The South Asian economy will grow 5.1% in 2023, driven by a 6% growth of its largest economy, India, says the latest Trade and Development Report (TDR) Update of the United Nations Conference on Trade and Development (UNCTAD).
The South Asia region registered growth of 5.7% in 2022, 0.9 percentage points higher than projected in TDR 2022, it said.
According to the TDR Update published on April 12, the deceleration of the Indian economy to 6% from a 6.6 % growth in GDP in 2022 will be because of the weakening of government spending.
For 2022, India saw the positive effect of high public and private investment and consumption as well as rising exports partly being offset by higher energy import bills, which deepened the current account deficit and ate up reserves, the update said. "The Reserve Bank of India started tightening its policy stance during the spring of 2022 to limit damage caused by foreign capital outflows, a weakening currency and inflation risks. Higher financing cost slightly dented buoyant economic activity, and over-leveraging in the corporate sector may become a factor of financial instability," the report says.
Regarding global growth prospects, UNCTAD's TDR Update said the year 2023 will test the financial resilience of the post-pandemic world. "While it is difficult to predict the precise timing and contours of a financial crisis, if any, the first weeks of spring 2023 do make it clear that in an interconnected and fragile world economy, central bank decisions in advanced countries should not be taken without consideration of their wider systemic impact. This should inform policymakers' thinking when they try to find a balance between financial stability and price stability in the coming months of 2023," the report says.

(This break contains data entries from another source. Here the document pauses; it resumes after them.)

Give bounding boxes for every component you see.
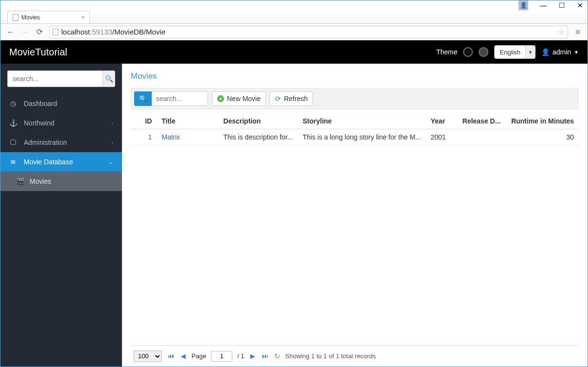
refresh-button[interactable]: ⟳ Refresh <box>270 91 313 106</box>
page-size-select[interactable]: 100 <box>134 350 162 362</box>
theme-swatch-dark[interactable] <box>463 47 473 57</box>
column-header-year[interactable]: Year <box>426 113 457 129</box>
column-header-description[interactable]: Description <box>219 113 298 129</box>
pager-page-label: Page <box>191 352 206 360</box>
button-label: New Movie <box>227 95 260 103</box>
browser-forward-button[interactable]: → <box>20 27 30 37</box>
pager-reload-button[interactable]: ↻ <box>274 352 280 361</box>
document-icon <box>13 14 18 21</box>
sidebar-search-input[interactable] <box>7 70 103 87</box>
user-icon: 👤 <box>541 48 550 56</box>
app-header: MovieTutorial Theme English ▼ 👤 admin ▼ <box>0 40 588 64</box>
pager-last-button[interactable]: ⏭ <box>261 352 269 360</box>
app-brand: MovieTutorial <box>9 47 67 58</box>
video-icon: 🎬 <box>16 177 24 185</box>
anchor-icon: ⚓ <box>9 119 17 127</box>
page-icon <box>52 29 58 35</box>
sidebar-subitem-movies[interactable]: 🎬 Movies <box>0 172 122 191</box>
refresh-icon: ⟳ <box>275 95 281 103</box>
grid-search-button[interactable]: 🔍 <box>134 91 152 106</box>
tab-title: Movies <box>21 14 40 21</box>
chevron-down-icon: ▼ <box>525 46 535 58</box>
cell-release-date <box>458 129 506 145</box>
language-dropdown[interactable]: English ▼ <box>494 45 536 59</box>
button-label: Refresh <box>284 95 308 103</box>
url-text: localhost:59133/MovieDB/Movie <box>61 28 165 36</box>
chevron-left-icon: ‹ <box>111 140 113 145</box>
sidebar-item-label: Movie Database <box>24 158 73 166</box>
sidebar-item-dashboard[interactable]: ◷ Dashboard <box>0 94 122 113</box>
window-minimize-button[interactable]: — <box>540 2 547 9</box>
language-label: English <box>495 49 525 56</box>
window-close-button[interactable]: ✕ <box>577 2 584 9</box>
page-title: Movies <box>131 71 579 81</box>
gauge-icon: ◷ <box>9 100 17 107</box>
sidebar-search: 🔍 <box>0 64 122 94</box>
sidebar-search-button[interactable]: 🔍 <box>103 70 115 87</box>
cell-description: This is description for... <box>219 129 298 145</box>
cell-storyline: This is a long long story line for the M… <box>298 129 426 145</box>
cell-year: 2001 <box>426 129 457 145</box>
browser-reload-button[interactable]: ⟳ <box>35 27 44 37</box>
sidebar-item-northwind[interactable]: ⚓ Northwind ‹ <box>0 113 122 133</box>
sidebar-subitem-label: Movies <box>30 177 51 185</box>
browser-tab-strip: Movies × <box>0 10 588 24</box>
browser-back-button[interactable]: ← <box>5 27 15 37</box>
data-grid: ID Title Description Storyline Year Rele… <box>131 113 579 145</box>
sidebar-item-label: Dashboard <box>24 100 57 107</box>
column-header-title[interactable]: Title <box>157 113 219 129</box>
user-menu[interactable]: 👤 admin ▼ <box>541 48 579 56</box>
pager-total-pages: / 1 <box>237 352 244 360</box>
sidebar-item-movie-database[interactable]: ≋ Movie Database ⌄ <box>0 152 122 172</box>
theme-swatch-gray[interactable] <box>479 47 488 57</box>
window-titlebar: 👤 — ☐ ✕ <box>0 0 588 10</box>
grid-search: 🔍 <box>134 91 208 106</box>
layers-icon: ≋ <box>9 158 17 166</box>
grid-search-input[interactable] <box>152 91 208 106</box>
bookmark-star-icon[interactable]: ☆ <box>558 27 565 36</box>
chevron-down-icon: ▼ <box>574 50 579 55</box>
sidebar: 🔍 ◷ Dashboard ⚓ Northwind ‹ 🖵 Administra… <box>0 64 122 367</box>
pager: 100 ⏮ ◀ Page / 1 ▶ ⏭ ↻ Showing 1 to 1 of… <box>131 345 579 367</box>
cell-title[interactable]: Matrix <box>157 129 219 145</box>
chevron-left-icon: ‹ <box>111 120 113 126</box>
browser-menu-button[interactable]: ≡ <box>573 27 583 37</box>
theme-label: Theme <box>436 48 458 56</box>
content-area: Movies 🔍 + New Movie ⟳ Refresh <box>122 64 588 367</box>
tab-close-button[interactable]: × <box>81 14 85 21</box>
pager-info: Showing 1 to 1 of 1 total records <box>285 352 376 360</box>
table-row[interactable]: 1 Matrix This is description for... This… <box>131 129 579 145</box>
os-user-icon: 👤 <box>519 0 528 10</box>
sidebar-item-administration[interactable]: 🖵 Administration ‹ <box>0 133 122 152</box>
column-header-runtime[interactable]: Runtime in Minutes <box>506 113 579 129</box>
pager-first-button[interactable]: ⏮ <box>167 352 175 360</box>
window-maximize-button[interactable]: ☐ <box>558 2 565 9</box>
monitor-icon: 🖵 <box>9 139 17 146</box>
plus-icon: + <box>217 95 224 102</box>
search-icon: 🔍 <box>139 95 147 103</box>
pager-next-button[interactable]: ▶ <box>249 352 256 360</box>
browser-tab[interactable]: Movies × <box>7 11 90 23</box>
cell-id[interactable]: 1 <box>131 129 157 145</box>
column-header-id[interactable]: ID <box>131 113 157 129</box>
sidebar-item-label: Administration <box>24 139 67 146</box>
column-header-release-date[interactable]: Release D... <box>458 113 506 129</box>
grid-toolbar: 🔍 + New Movie ⟳ Refresh <box>131 88 579 109</box>
column-header-storyline[interactable]: Storyline <box>298 113 426 129</box>
browser-toolbar: ← → ⟳ localhost:59133/MovieDB/Movie ☆ ≡ <box>0 24 588 40</box>
username-label: admin <box>553 48 571 56</box>
grid-header-row: ID Title Description Storyline Year Rele… <box>131 113 579 129</box>
pager-prev-button[interactable]: ◀ <box>180 352 187 360</box>
search-icon: 🔍 <box>105 75 113 83</box>
chevron-down-icon: ⌄ <box>109 159 113 165</box>
pager-current-page-input[interactable] <box>211 351 232 362</box>
new-movie-button[interactable]: + New Movie <box>212 91 266 106</box>
sidebar-item-label: Northwind <box>24 119 54 127</box>
cell-runtime: 30 <box>506 129 579 145</box>
address-bar[interactable]: localhost:59133/MovieDB/Movie ☆ <box>49 26 568 38</box>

It also cautioned that the age of ultra-low interest rates is giving way to one of higher interest rates. "Three entrenched legacies from this passing era will need urgent attention and action from the international community if the global economy generally, and the developing world in particular, is to end this decade in a healthier position than it began. First is the weakness of productive investment, including for the climate transition. The use of monetary policy as the main tool of macroeconomic management is the second and the third is the growing dependence on debt," the report points out.

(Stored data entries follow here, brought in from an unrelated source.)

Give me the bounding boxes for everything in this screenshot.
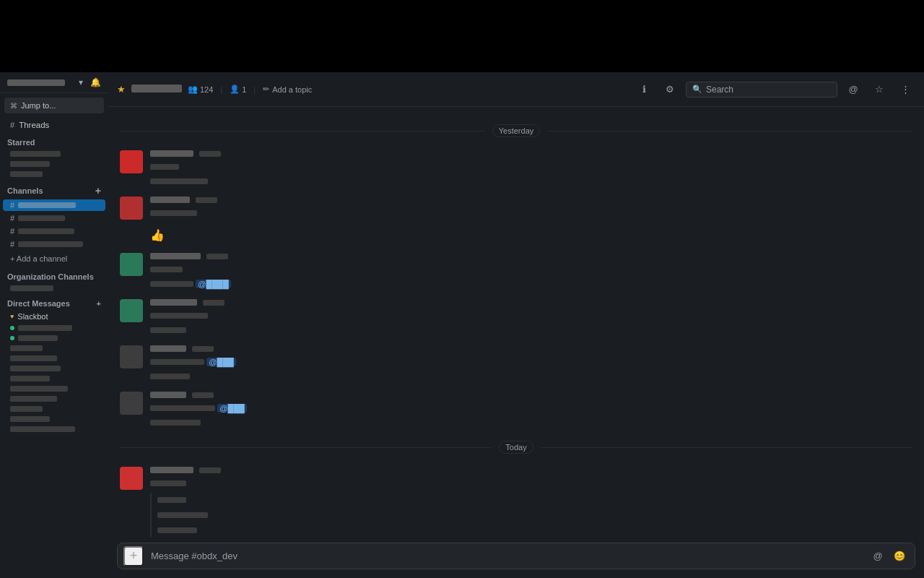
add-channel-button[interactable]: + Add a channel	[3, 251, 105, 266]
time-y1	[199, 150, 221, 158]
at-icon-button[interactable]: @	[843, 79, 863, 100]
dm-status-dot-2	[10, 336, 14, 340]
yesterday-label: Yesterday	[492, 124, 541, 137]
settings-icon-button[interactable]: ⚙	[660, 79, 680, 100]
sender-y1	[150, 149, 193, 159]
chevron-down-icon[interactable]: ▾	[75, 77, 87, 88]
time-y5	[192, 345, 214, 353]
channel-item-2[interactable]: #	[3, 212, 105, 224]
channel-star-icon[interactable]: ★	[117, 84, 126, 95]
member-count-item[interactable]: 👥 124	[188, 85, 213, 94]
add-topic-button[interactable]: ✏ Add a topic	[263, 85, 312, 94]
add-channel-label: + Add a channel	[10, 254, 67, 263]
threads-icon: #	[10, 121, 14, 129]
at-mention-button[interactable]: @	[868, 547, 887, 566]
sidebar-header: ▾ 🔔	[0, 72, 108, 93]
dm-name-4	[10, 355, 57, 361]
starred-item-3[interactable]	[3, 170, 105, 178]
channel-header-left: ★ 👥 124 | 👤 1 | ✏	[117, 84, 312, 95]
channel-name-header	[131, 84, 182, 95]
bell-icon[interactable]: 🔔	[90, 77, 101, 88]
message-attach-button[interactable]: +	[123, 546, 144, 566]
starred-item-1[interactable]	[3, 150, 105, 158]
dm-item-5[interactable]	[3, 364, 105, 373]
dm-name-8	[10, 396, 57, 402]
workspace-name	[7, 77, 75, 87]
info-icon-button[interactable]: ℹ	[634, 79, 654, 100]
dm-item-bottom[interactable]	[3, 425, 105, 434]
dm-label: Direct Messages	[7, 299, 70, 308]
avatar-y5	[120, 345, 143, 368]
bookmark-icon-button[interactable]: ☆	[869, 79, 889, 100]
dm-name-7	[10, 386, 68, 392]
dm-item-2[interactable]	[3, 334, 105, 342]
mention-tag-y3: @████	[196, 280, 230, 288]
online-count-item[interactable]: 👤 1	[230, 85, 246, 94]
channel-item-4[interactable]: #	[3, 238, 105, 250]
emoji-reaction: 👍	[150, 229, 165, 241]
divider-line-right-1	[547, 131, 912, 131]
time-y2	[196, 197, 217, 204]
dm-name-3	[10, 345, 43, 351]
message-text-input[interactable]	[148, 543, 864, 569]
threads-nav-item[interactable]: # Threads	[3, 118, 105, 131]
dm-item-4[interactable]	[3, 354, 105, 363]
dm-item-3[interactable]	[3, 344, 105, 353]
dm-item-10[interactable]	[3, 415, 105, 423]
avatar-t1	[120, 467, 143, 490]
message-content-y6: @███	[150, 390, 912, 429]
message-header-y2	[150, 195, 912, 205]
text-y2	[150, 207, 912, 220]
dm-item-7[interactable]	[3, 384, 105, 393]
sender-y3	[150, 251, 201, 262]
starred-label: Starred	[7, 138, 35, 147]
divider-line-left-1	[120, 131, 485, 131]
add-dm-icon[interactable]: +	[97, 299, 101, 308]
channel-header: ★ 👥 124 | 👤 1 | ✏	[108, 72, 924, 107]
mention-tag-y6: @███	[217, 404, 247, 413]
header-meta: 👥 124 | 👤 1 | ✏ Add a topic	[188, 85, 312, 94]
starred-item-3-name	[10, 171, 43, 177]
avatar-y2	[120, 197, 143, 220]
channel-hash-4: #	[10, 240, 14, 249]
message-header-y6	[150, 390, 912, 400]
message-group-y1	[108, 146, 924, 191]
channel-item-3[interactable]: #	[3, 225, 105, 237]
dm-item-9[interactable]	[3, 405, 105, 413]
message-group-emoji: 👍	[108, 224, 924, 247]
search-box[interactable]: 🔍	[686, 82, 837, 98]
sender-t1	[150, 465, 193, 475]
text-y1	[150, 160, 912, 188]
dm-name-10	[10, 416, 50, 422]
dm-item-1[interactable]	[3, 324, 105, 332]
online-icon: 👤	[230, 85, 240, 94]
message-group-y2	[108, 192, 924, 223]
member-count: 124	[200, 85, 213, 94]
emoji-button[interactable]: 😊	[890, 547, 909, 566]
mention-tag-y5: @███	[206, 358, 236, 366]
input-right-icons: @ 😊	[868, 547, 909, 566]
starred-section-label: Starred	[0, 132, 108, 149]
dm-slackbot[interactable]: ♥ Slackbot	[3, 311, 105, 322]
channel-name-1	[18, 202, 76, 208]
add-channel-icon[interactable]: +	[95, 185, 101, 197]
time-y6	[192, 392, 214, 400]
dm-item-8[interactable]	[3, 394, 105, 403]
avatar-y4	[120, 299, 143, 322]
more-icon-button[interactable]: ⋮	[895, 79, 915, 100]
text-y5: @███	[150, 355, 912, 383]
text-y4	[150, 309, 912, 337]
avatar-y1	[120, 150, 143, 173]
channel-item-1[interactable]: #	[3, 199, 105, 211]
search-input[interactable]	[706, 85, 831, 95]
emoji-content: 👍	[150, 227, 912, 244]
jump-to-button[interactable]: ⌘ Jump to...	[4, 98, 104, 113]
starred-item-2[interactable]	[3, 160, 105, 168]
org-channel-item-1[interactable]	[3, 284, 105, 293]
threads-label: Threads	[19, 121, 49, 129]
messages-area[interactable]: Yesterday	[108, 107, 924, 537]
dm-item-6[interactable]	[3, 374, 105, 383]
channel-hash-1: #	[10, 201, 14, 210]
today-divider: Today	[120, 441, 912, 454]
org-channels-label: Organization Channels	[0, 267, 108, 283]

UNCTAD suggested that the weakness of productive investment will require policymakers to take a closer examination of corporate governance and the way in which profits are generated, managed and distributed. On the use of monetary policy for macroeconomic management, the report said that it will require recovering the active role of fiscal policy and an overhaul of the tax systems in both advanced and developing countries towards higher progressivity. Reform of the international financial system to protect and expand fiscal space was also suggested. On tackling the issue of the growing dependence on debt, the agency said it will not only require a return to responsible lending and borrowing, but a new institutional architecture to better manage debt distress and restructuring.